* Aim of the exercise *
Omitting every picture, output the records below exactly, please.

* Excerpted records *
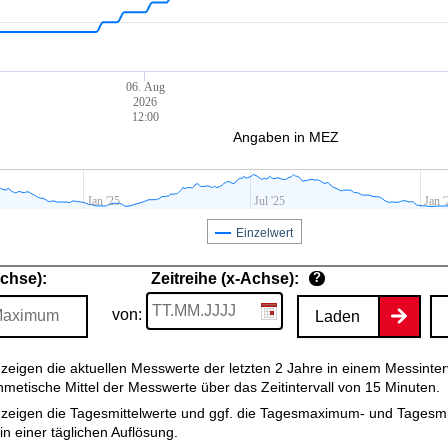
06. Aug
2026
12:00
Angaben in MEZ
Jan '25
Jul '25
Jan '
Einzelwert
Achse):
Zeitreihe (x-Achse):
?
von:
Laden
zeigen die aktuellen Messwerte der letzten 2 Jahre in einem Messinter
thmetische Mittel der Messwerte über das Zeitintervall von 15 Minuten.
zeigen die Tagesmittelwerte und ggf. die Tagesmaximum- und Tagesm
n einer täglichen Auflösung.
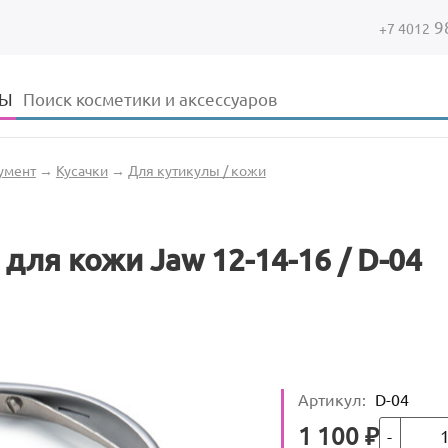
9
+7 4012
Форма поиска
Поиск
ДЫ
умент
→
Кусачки
→
Для кутикулы / кожи
я кожи Jaw 12-14-16 / D-04
Артикул
:
D-04
Кол-во
Цена
1 100
₽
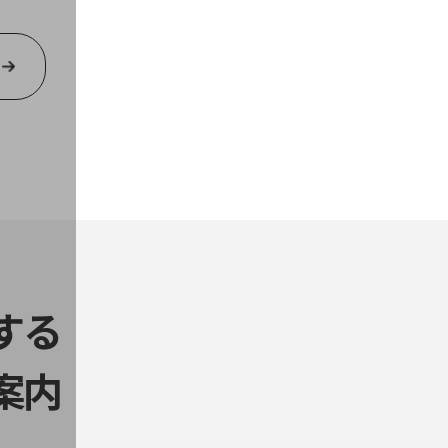
する
案内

* Completed exercise *
06. Aug
2026
12:00
Angaben in MEZ
Jan '25
Jul '25
Jan '
Einzelwert
Achse):
Zeitreihe (x-Achse):
?
von:
Laden
zeigen die aktuellen Messwerte der letzten 2 Jahre in einem Messinter
thmetische Mittel der Messwerte über das Zeitintervall von 15 Minuten.
zeigen die Tagesmittelwerte und ggf. die Tagesmaximum- und Tagesm
n einer täglichen Auflösung.
9
+7 4012
Форма поиска
Поиск
ДЫ
умент
→
Кусачки
→
Для кутикулы / кожи
я кожи Jaw 12-14-16 / D-04
Артикул
:
D-04
Кол-во
Цена
1 100
₽
する
案内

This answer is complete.